For years, people said TV was dead. But the truth is that linear TV (with its fixed schedule and real-time programming) had already been in gradual decline since the early 2000s—well before streaming exploded in the U.S. around 2012–2015. The rise of the internet, social media, audience fragmentation, and new digital habits were already stealing screen time for decades, starting a slow erosion.
Then came streaming and accelerated the process: we’ve never had so many options to watch, yet the feeling of exhaustion has only grown. The problem shifted from accessing content to the overwhelming number of choices.
Today, many people spend more time browsing catalogs than actually watching anything. Decision fatigue has become a real, documented phenomenon.
The Exhaustion of Streaming and Personalization
Streaming solved distribution, but it didn’t fully solve the experience. Algorithms learn fast, yet they tend to deliver endless variations of the same pattern.
The promise of personalization turned into comfortable repetition. Similar series, predictable movies, suggestions based on old habits. The sense of discovery has dropped dramatically.
Instead of freedom, many users feel fatigue. The question stopped being “What do I want to watch?” and became “Why is it so hard to choose?”
Why Live Events Remain Relevant
Meanwhile, live content continues to thrive—thanks to the shared experience it creates. The Super Bowl still stops the country: families and friends gather, rooting together, reacting to every play, and talking about it the next day at work or school. NFL Thanksgiving Day games draw record crowds (like the 2025 Chiefs-Cowboys game averaging 57M viewers), with bars packed and conversations buzzing nationwide. March Madness (the NCAA Final Four) unites millions during the tournament, with office pools and watch parties everywhere. And the Oscars or major finales become cultural moments—everyone watching, tweeting, and debating the winners in real time.
These moments aren’t just entertainment: they create a shared reality. Remember finales that emptied the streets? The Friends series finale in 2004 drew 52.5 million viewers, with water-cooler talk dominating offices the next day. The 1996 “The One After the Super Bowl” episode hit 52.9 million—people rushing home to watch together, and the whole country buzzing afterward. It’s this simultaneous connection—watching together, reacting together, remembering together—that on-demand streaming still can’t fully replicate.
This isn’t nostalgia. It’s pure human behavior: the need to belong to something bigger, to share emotions in real time, and to have common topics the next day.

TV in the Age of AI: Return or Transformation?
With advances in artificial intelligence, the future likely won’t involve endlessly choosing what to watch, but being guided to what’s happening right now and matters in the moment—including highlighting live events worth watching together.
Fewer infinite catalogs, more flow. Fewer exhausting decisions, more relevant context.

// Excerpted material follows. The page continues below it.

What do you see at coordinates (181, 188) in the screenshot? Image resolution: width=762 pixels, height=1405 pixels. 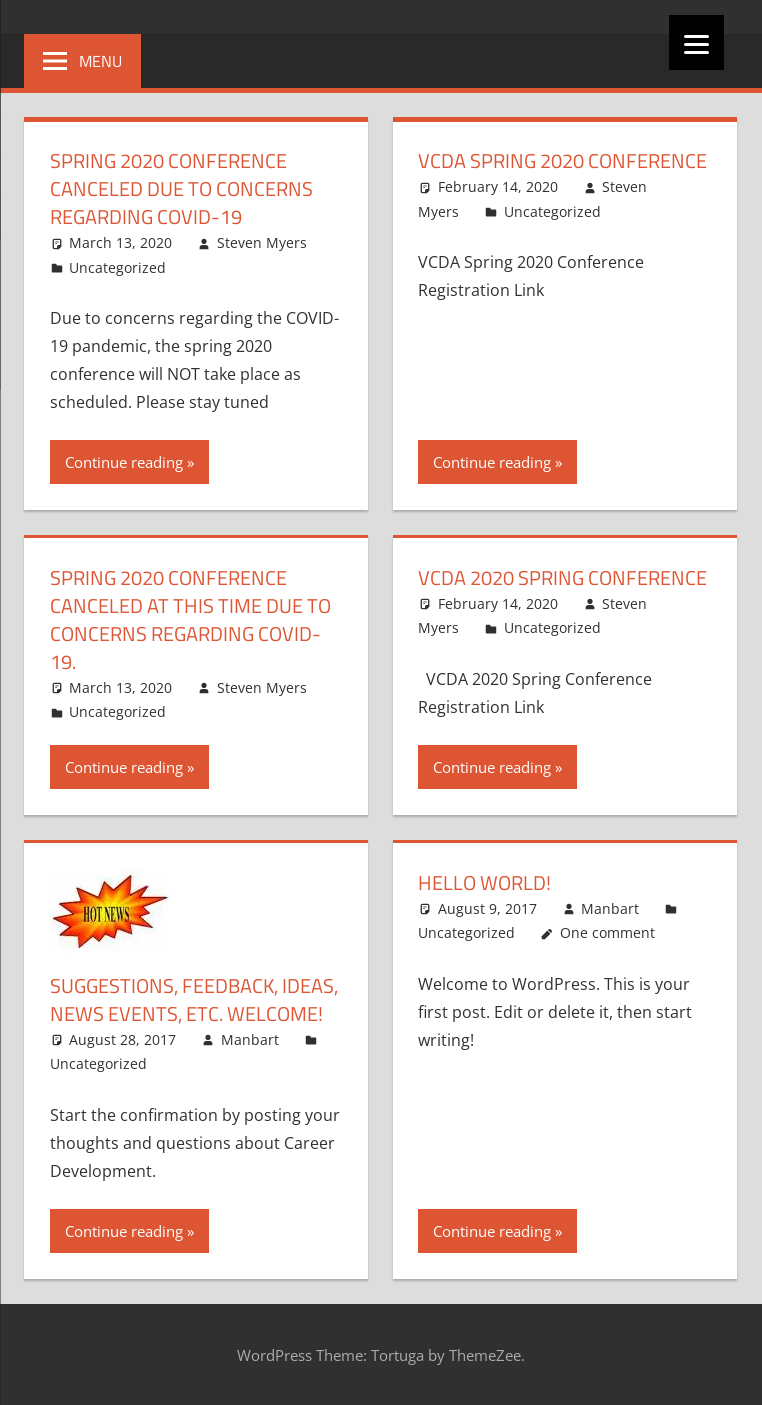 I see `Spring 2020 Conference canceled due to concerns regarding Covid-19` at bounding box center [181, 188].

AI can go beyond recommending content: it organizes the experience in a more human way, creating personalized guides, spotlighting what everyone’s talking about in real time, and even adding interactivity for voting or live reactions.
In this scenario, TV doesn’t return exactly as it was. It transforms. In May 2025 (latest Nielsen Gauge data), streaming surpassed combined broadcast and cable for the first time (44.8% vs. 44.2%), but linear TV still holds a strong share in ad-supported viewing (~57% broadcast + cable combined). What’s surging is the linear and flow experience, especially through FAST channels (Free Ad-Supported Streaming TV) like Pluto TV, Tubi, The Roku Channel, and Samsung TV Plus, which are growing rapidly in the U.S. in 2026—offering free, no-subscription grids that mimic traditional TV on smart TVs (Tubi over 100M MAU, Roku Channel reaching ~145M households). Looking ahead, ATSC 3.0 (NextGen TV), now reaching 76% of the U.S. in 2025 and expanding in 2026, promises to blend free over-the-air broadcasting with interactivity and superior quality, reinforcing this collective transformation.
Of course, on-demand streaming isn’t going anywhere—it keeps growing and breaking records. But it’s being forced to relearn from TV the value of “happening together,” “lean-back viewing,” and contextual curation.
Live events, real-time curation, and collective experiences gain new life in a world tired of endless algorithmic decisions.
Maybe the mistake was never TV itself, but trying to turn every audiovisual experience into an endless list.
When the algorithm gets tired, we might discover that television wasn’t dying—it was just transforming.